Strangely enough, when I allowed someone to read some of my stuff when I was 18, at the height of my Kerouac-emulation years, he insisted that I was riffing way too much of Henry Miller’s voice in my words. I never read anything by Henry Miller until my early 30s. When I finally did, it freaked me out how much he sounded like me. That guy.
But speaking of guys, I don’t know the guy who writes the poems that he never edits, Tyler. And for some reason I feel slightly rebellious towards his desire that I write like him. But, given that the spirit of the exercise is to do stuff even though it’s slightly uncomfortable, I wrote a poem that I didn’t edit. The way I would. But it sure does feel like the Henry Miller conundrum all over again. How can I be writing a poem in the style of Tyler, when it seems like Tyler’s style is mine. The temptation to internet search him and find out if he is younger than me involves such a feeling of petty “HA! YOU NEED TO REWORD YOUR DAMN SYLLABUS YOUNGSTER! NYAH!” that I’ll just stop there because..seriously, why do my issues always involve such screechy melodrama?
Anyway, here’s a poem. I wasn’t totally inspired because I obviously have hangups about (what?) something…and have some resistance, but I did it because that’s the fucking point. Scared? Do it anyway. Do it like Jack Kerouac, Henry Miller, Tyler, whoever. It doesn’t matter whose style it is, it’s my damn voice and my damn words. Damnit. Though, now that I read it, I think I actually wrote four poems. Or one very disjointed and mildly distracted one. Though I really like the bit about the trickster gods. That feels as close to an autobiography as I’ve ever written.

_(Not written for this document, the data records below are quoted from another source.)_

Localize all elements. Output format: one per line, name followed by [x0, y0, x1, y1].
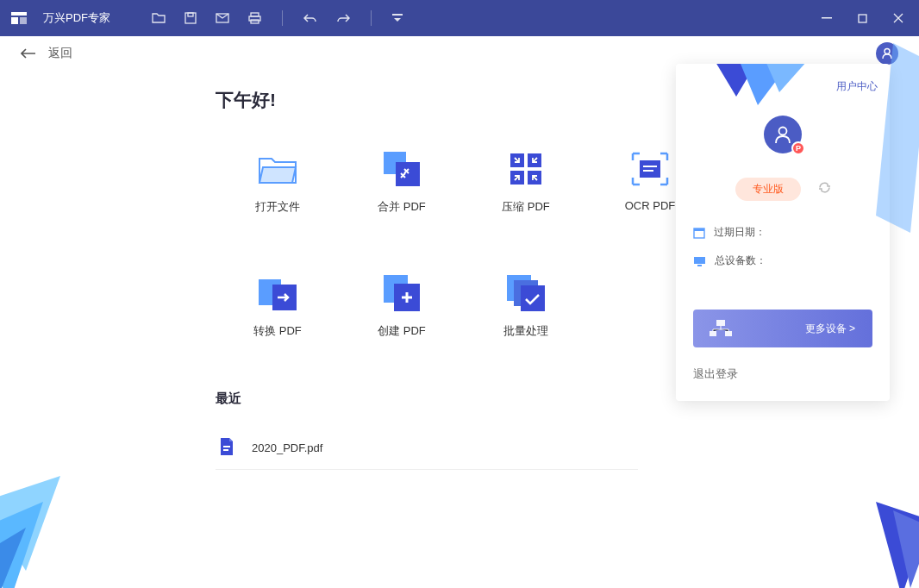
- more-devices-button[interactable]: 更多设备 >: [693, 310, 872, 347]
- back-label: 返回: [48, 46, 72, 61]
- action-convert-pdf[interactable]: 转换 PDF: [216, 275, 340, 339]
- convert-pdf-icon: [257, 275, 298, 311]
- expiry-row: 过期日期：: [693, 225, 872, 240]
- action-label: 打开文件: [255, 199, 300, 215]
- svg-rect-10: [822, 17, 832, 19]
- svg-rect-1: [11, 17, 18, 24]
- divider: [282, 10, 283, 26]
- action-label: 压缩 PDF: [502, 199, 550, 215]
- svg-rect-9: [392, 14, 403, 16]
- open-file-icon: [257, 151, 298, 187]
- divider: [371, 10, 372, 26]
- svg-rect-11: [859, 15, 866, 22]
- devices-row: 总设备数：: [693, 253, 872, 268]
- avatar-area: P: [676, 116, 890, 153]
- svg-rect-21: [643, 170, 653, 172]
- action-open-file[interactable]: 打开文件: [216, 151, 340, 215]
- minimize-button[interactable]: [822, 13, 832, 23]
- svg-rect-34: [694, 257, 705, 264]
- create-pdf-icon: [381, 275, 422, 311]
- window-controls: [822, 13, 912, 23]
- merge-pdf-icon: [381, 151, 422, 187]
- action-label: OCR PDF: [625, 199, 676, 212]
- plan-chip: 专业版: [735, 178, 801, 201]
- save-icon[interactable]: [184, 12, 197, 24]
- expiry-label: 过期日期：: [714, 225, 766, 240]
- action-label: 批量处理: [503, 323, 548, 339]
- svg-rect-0: [11, 12, 27, 16]
- arrow-left-icon: [21, 48, 36, 59]
- refresh-icon[interactable]: [818, 181, 831, 197]
- svg-rect-33: [694, 228, 704, 231]
- svg-rect-35: [697, 265, 702, 266]
- decoration-tr: [876, 43, 919, 233]
- calendar-icon: [693, 227, 705, 239]
- svg-rect-8: [251, 20, 259, 23]
- svg-rect-30: [223, 449, 228, 451]
- svg-rect-20: [643, 166, 657, 167]
- logout-button[interactable]: 退出登录: [676, 347, 890, 401]
- svg-rect-14: [396, 162, 420, 186]
- folder-icon[interactable]: [152, 12, 166, 24]
- redo-icon[interactable]: [336, 13, 350, 23]
- svg-rect-28: [521, 285, 545, 311]
- avatar[interactable]: P: [764, 116, 802, 153]
- svg-rect-38: [725, 331, 732, 336]
- titlebar: 万兴PDF专家: [0, 0, 919, 36]
- svg-rect-19: [640, 160, 660, 178]
- print-icon[interactable]: [248, 12, 261, 24]
- action-create-pdf[interactable]: 创建 PDF: [340, 275, 464, 339]
- panel-decoration: 用户中心: [676, 64, 890, 107]
- batch-icon: [505, 275, 547, 311]
- toolbar-icons: [152, 10, 403, 26]
- decoration-br: [850, 502, 919, 588]
- close-button[interactable]: [893, 13, 903, 23]
- svg-rect-2: [20, 17, 27, 24]
- monitor-icon: [693, 256, 706, 266]
- ocr-pdf-icon: [629, 151, 671, 187]
- more-devices-label: 更多设备 >: [805, 322, 855, 336]
- svg-rect-29: [223, 446, 230, 447]
- plan-row: 专业版: [676, 178, 890, 201]
- menu-dropdown-icon[interactable]: [392, 14, 403, 22]
- pdf-file-icon: [219, 438, 236, 457]
- action-batch[interactable]: 批量处理: [464, 275, 588, 339]
- file-name: 2020_PDF.pdf: [252, 441, 322, 454]
- devices-label: 总设备数：: [715, 253, 766, 268]
- undo-icon[interactable]: [303, 13, 317, 23]
- svg-rect-37: [710, 331, 716, 336]
- action-compress-pdf[interactable]: 压缩 PDF: [464, 151, 588, 215]
- back-button[interactable]: 返回: [21, 46, 72, 61]
- svg-rect-3: [185, 13, 196, 23]
- svg-point-31: [779, 128, 787, 135]
- network-icon: [709, 319, 733, 338]
- svg-rect-4: [188, 13, 193, 16]
- plan-badge: P: [791, 141, 805, 155]
- recent-section: 最近 2020_PDF.pdf: [216, 391, 919, 470]
- user-center-link[interactable]: 用户中心: [836, 79, 878, 94]
- info-block: 过期日期： 总设备数：: [676, 201, 890, 299]
- file-row[interactable]: 2020_PDF.pdf: [216, 431, 638, 470]
- mail-icon[interactable]: [216, 13, 229, 23]
- app-title: 万兴PDF专家: [43, 10, 110, 26]
- app-logo-icon: [7, 6, 31, 30]
- user-icon: [773, 125, 792, 144]
- user-panel: 用户中心 P 专业版 过期日期： 总设备数： 更多设备 > 退出登录: [676, 64, 890, 401]
- action-label: 创建 PDF: [378, 323, 426, 339]
- action-label: 合并 PDF: [378, 199, 426, 215]
- action-merge-pdf[interactable]: 合并 PDF: [340, 151, 464, 215]
- compress-pdf-icon: [505, 151, 547, 187]
- maximize-button[interactable]: [858, 14, 867, 23]
- action-label: 转换 PDF: [253, 323, 302, 339]
- decoration-bl: [0, 476, 95, 588]
- svg-rect-36: [716, 320, 725, 326]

I am alive with creativity.
I feel it flowing through me like liquid,
a mercurial intention
with constant emphasis
on surface tension.
It wants to inhabit the places it hasn’t been yet
Like a child drawing pictures with a puddle,
I create streams,
opening new synaptic pathways.
I break the boundaries
and let it flow free.
I’ve always found a kinship
With trickster gods
Their love of a good guffaw
Or a belly laugh
Belies what might seem like
There are veils upon veils, my dear
They would whisper
in my ever attentive ear
And who is to say the thing that is uncovered
Is any truer
Than the thing that hides.
I don’t doubt their whimsy
I don’t fault their lies
I can’t help but admire
How the stars shine brighter
From their trickster god eyes.
They taught the cheshire cat to smile
They taught the hatter to pour tea
They’ll serve you files inside of chocolate cake
And help to set you free.
The pathways weave through a forest dark with splendor
There is treasure buried under every single tree
There are dances with names no one can remember
There is so much happening that I will never see
I don’t feel any heartbreak about this
On the contrary
It enlivens me to know that there was a before
There will be an after to come
And this song
will be intrinsically interwoven in.
For dinner I made myself a bowl full of yellow and green.
With a little bit of white thrown in, for contrast.
Since white has all the colours, it contains all the contrasts too
I wondered how it would make me feel to only consume one colour at a time.
The idea made me nervous
So I expanded it to two.
Would monochromatic meals create monophilistic tendencies?
Would these dinner for one excursions
grow dimmer in their expansions
Have I become too accustomed to soligistic thinking?
Have I become complacent in my company?
I have no expectations of myself
and sometimes I’m not sure that’s a good idea.